Gaming

Hyrule Warriors: Age of Calamity review – a blast in the past


Nintendo’s 2020 flagship is Hyrule Warriors: Age of Calamity – a Dynasty Warriors and Legend of Zelda crossover that’s a sort-of-prequel to 2016’s phenomenal Breath of the Wild, despite the drastically different style of play. There is no climbing or exploration, no communion with magic and nature. Instead, it’s all about the action, as Link and his compatriots slice up thousands of baddies with swords, magic, bows, hammers and, occasionally, soup ladles.

While the original Hyrule Warriors was more of a love letter to Zelda as a whole, Age of Calamity lifts its smooth, stylish art direction and visual language straight from Breath of the Wild.

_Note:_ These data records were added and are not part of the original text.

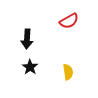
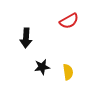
black arrow: moved 1 px left, 1 px up
black star: moved 12 px right; rotated 28 degrees clockwise
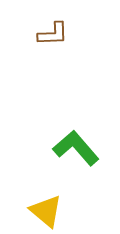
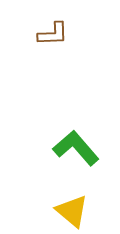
yellow triangle: moved 26 px right
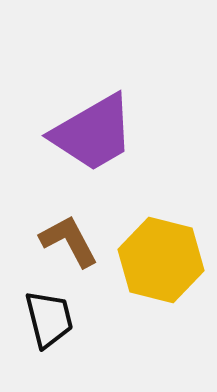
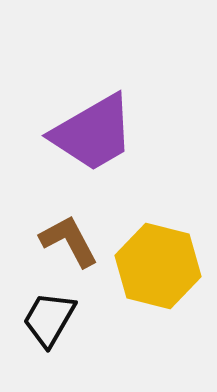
yellow hexagon: moved 3 px left, 6 px down
black trapezoid: rotated 136 degrees counterclockwise
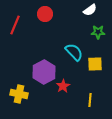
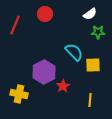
white semicircle: moved 4 px down
yellow square: moved 2 px left, 1 px down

Menus, sound effects, in-game models and the overall look and feel are a flattering imitation that’s also appealing in it own right. Returnees to this specific Hyrule will thrill as familiar locations, characters, objects and musical motifs are redeployed in this new action-packed context.

This game is about the war that led to Hyrule’s fall 100 years before the start of Breath of the Wild, and Dynasty Warriors’ hack-and-slash gameplay is a perfect fit. You’ll bash up hundreds of hapless minions as you race across the map trying to take down jacked-up enemies or capture outposts. Higher-tier foes present more of a challenge as you chip away at their health bars, aiming to either break their defences in vulnerable moments or counter attacks with magical flourishes.

It sounds (and is) simplistic, but it’s incredibly fun to charge into full-scale battles with you and your allies wreaking havoc, enemies flying through the air as you plough through the game’s lengthy brawls. A surprisingly large roster of playable characters is waiting to be unlocked, each of them boasting enough combat variety and visual flair to reduce repetition among the endless hordes.

While minor tactical concerns do arise in battle – you can order ally characters to various points in the battlefield, taking control of them as needed – strategy takes a back seat. From Breath of the Wild’s familiar world map, you deploy into either one of the full-on battles that build the story, or into a smaller mission that will earn you the loot you need to boost characters’ arsenals and abilities. It’s a simple but effective loop that kept me playing long after the credits rolled, or at least until my thumb began aching from button-mashing.

Equally enjoyable is the game’s Avengers-style ensemble story, a standalone tale that expands on character moments merely hinted at in Breath of the Wild – Reddit scholars will have a field day analysing every subtle dimension of the game’s cutscenes and arguing over how canonical everything is. Less entertaining are turret-shooter segments where you control the colossal (and sluggish) Divine Beasts. Although good for a bit of variety, they’re relatively simplistic and also don’t look especially good: it’s occasionally difficult to see what you’re shooting at.

Hyrule Warriors: Age of Calamity Nintendo Switch screenshot
Hyrule Warriors: Age of Calamity Nintendo Switch screenshot Photograph: Nintendo

Age of Calamity falters a little graphically: scenery pops suddenly into view and there are noticeably low-quality textures everywhere, though this is mitigated by the impressionistic art style. Performance-wise, it’s admirable considering the sheer quantity of stuff on screen, but can get distractingly sluggish when it starts throwing visual special effects into the mix, especially in the functional but creaky two-player mode. More annoying is the camera’s tendency to get jammed up against walls and other objects in smaller environments, which can be disastrous when fighting huge enemies, and the snooze-inducing load times.

But Age of Calamity is a bizarre, enjoyable beast that pays homage to an incredible game, while merrily doing its own thing. Scything through thousands of identical baddies might not be the most sophisticated power fantasy, but the compelling rhythm of intense battles and constantly achievable microgoals ensures it’s certainly a fun one – to the point where only thumb pain was preventing me from playing even more.